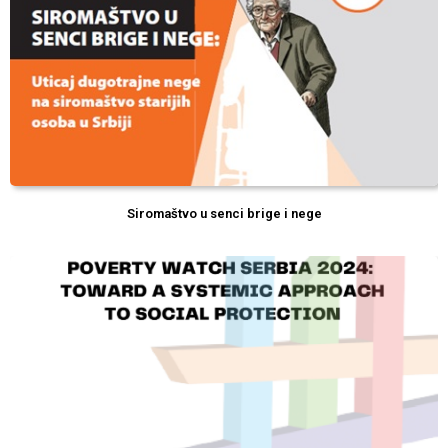
Siromaštvo u senci brige i nege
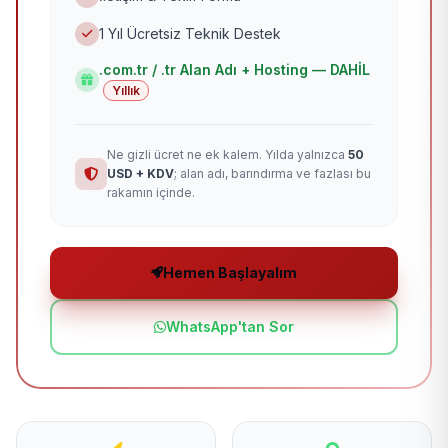
1 Yıl Ücretsiz Teknik Destek
.com.tr / .tr Alan Adı + Hosting — DAHİL
Yıllık
Ne gizli ücret ne ek kalem. Yılda yalnızca
50
USD + KDV
; alan adı, barındırma ve fazlası bu
rakamın içinde.
Hemen Başlayalım
WhatsApp'tan Sor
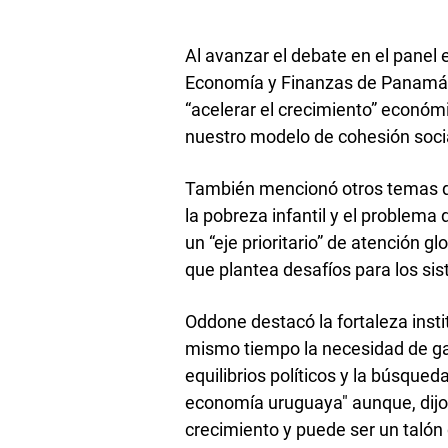
Al avanzar el debate en el panel e
Economía y Finanzas de Panamá,
“acelerar el crecimiento” económ
nuestro modelo de cohesión soci
También mencionó otros temas qu
la pobreza infantil y el problem
un “eje prioritario” de atención glo
que plantea desafíos para los si
Oddone destacó la fortaleza insti
mismo tiempo la necesidad de gar
equilibrios políticos y la búsqued
economía uruguaya" aunque, dijo
crecimiento y puede ser un talón 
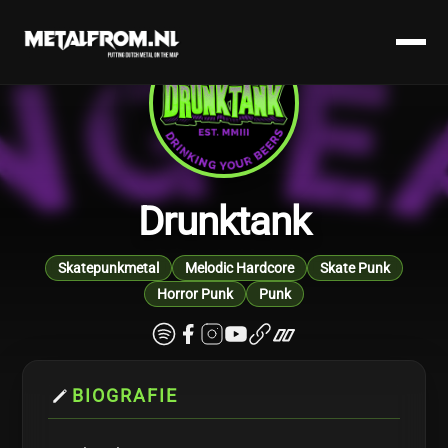
Drunktank
Skatepunkmetal
Melodic Hardcore
Skate Punk
Horror Punk
Punk
BIOGRAFIE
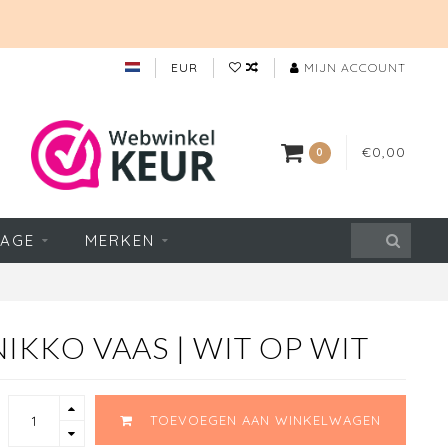
EUR
MIJN ACCOUNT
€0,00
0
TAGE
MERKEN
KKO VAAS | WIT OP WIT
TOEVOEGEN AAN WINKELWAGEN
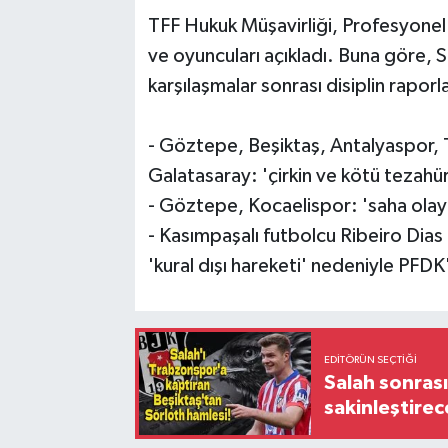
TFF Hukuk Müşavirliği, Profesyonel F
Gayrimenkul
ve oyuncuları açıkladı. Buna göre, 
karşılaşmalar sonrası disiplin raporla
Spor
Eğitim
- Göztepe, Beşiktaş, Antalyaspor,
Galatasaray: 'çirkin ve kötü tezahür
- Göztepe, Kocaelispor: 'saha olayl
- Kasımpaşalı futbolcu Ribeiro Dia
'kural dışı hareketi' nedeniyle PFDK'
EDITÖRÜN SEÇTIĞI
Salah sonrası
sakinleştirec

• **Task description**
For each line in the entries that contains the string "sonrası", make a copy.

• **Output of the exercise**
karşılaşmalar sonrası disiplin raporla
Salah sonrası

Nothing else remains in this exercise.